• **Requirement**
Look below for the line containing "Identify the click" and the line containing "Iscriviti (1153, 1179)"; repeat exactly those two lines and all lines between them, and nothing else.
### Listed records
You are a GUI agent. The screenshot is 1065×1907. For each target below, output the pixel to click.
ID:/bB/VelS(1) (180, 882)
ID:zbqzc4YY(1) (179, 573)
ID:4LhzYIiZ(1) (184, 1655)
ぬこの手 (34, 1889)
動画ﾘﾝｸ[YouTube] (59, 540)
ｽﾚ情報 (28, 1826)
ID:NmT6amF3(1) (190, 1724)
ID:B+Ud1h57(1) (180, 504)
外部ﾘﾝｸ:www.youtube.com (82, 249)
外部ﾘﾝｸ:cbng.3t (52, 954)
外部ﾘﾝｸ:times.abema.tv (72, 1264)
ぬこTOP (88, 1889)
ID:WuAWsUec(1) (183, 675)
######
### Listed records
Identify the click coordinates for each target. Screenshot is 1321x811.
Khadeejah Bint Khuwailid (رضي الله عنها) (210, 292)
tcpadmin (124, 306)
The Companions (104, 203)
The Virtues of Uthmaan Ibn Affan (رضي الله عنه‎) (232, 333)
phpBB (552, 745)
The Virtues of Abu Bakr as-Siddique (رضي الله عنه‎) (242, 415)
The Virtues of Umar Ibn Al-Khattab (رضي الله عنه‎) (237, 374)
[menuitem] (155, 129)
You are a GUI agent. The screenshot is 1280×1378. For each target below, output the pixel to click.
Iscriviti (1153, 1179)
######
### Listed records
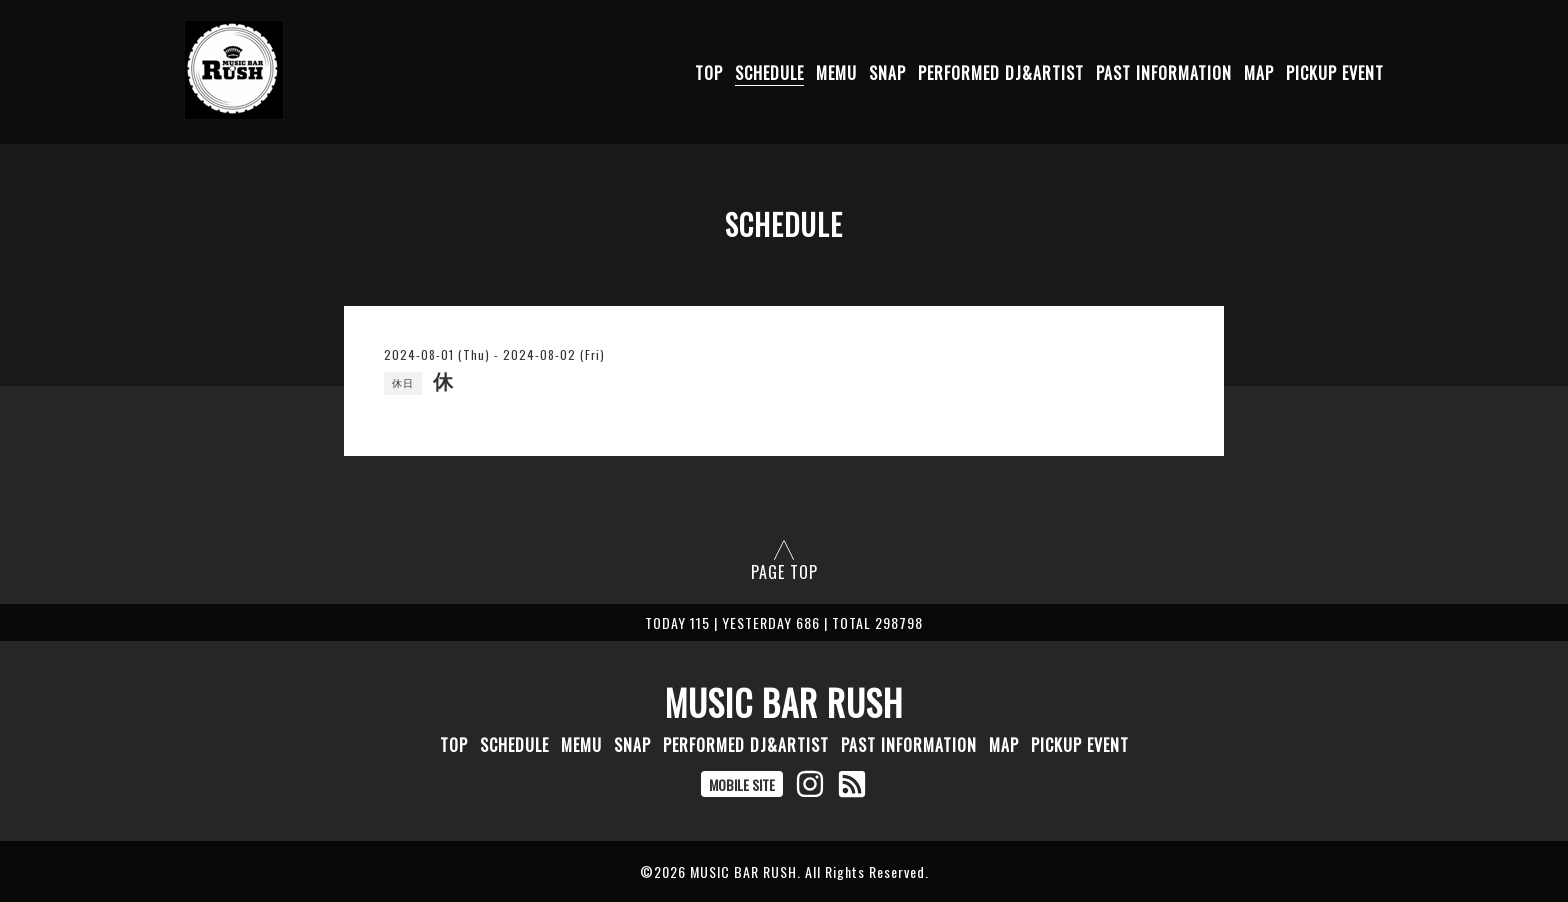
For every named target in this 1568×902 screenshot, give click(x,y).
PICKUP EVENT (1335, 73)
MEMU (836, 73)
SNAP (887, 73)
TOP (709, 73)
######
• **Task solution**
Identify the click coordinates for each target. Screenshot is 1321x811.
Khadeejah Bint Khuwailid (رضي الله عنها) (210, 292)
tcpadmin (124, 306)
The Companions (104, 203)
The Virtues of Uthmaan Ibn Affan (رضي الله عنه‎) (232, 333)
phpBB (552, 745)
The Virtues of Abu Bakr as-Siddique (رضي الله عنه‎) (242, 415)
The Virtues of Umar Ibn Al-Khattab (رضي الله عنه‎) (237, 374)
[menuitem] (155, 129)
You are a GUI agent. The screenshot is 1280×1378. For each target below, output the pixel to click.
Iscriviti (1153, 1179)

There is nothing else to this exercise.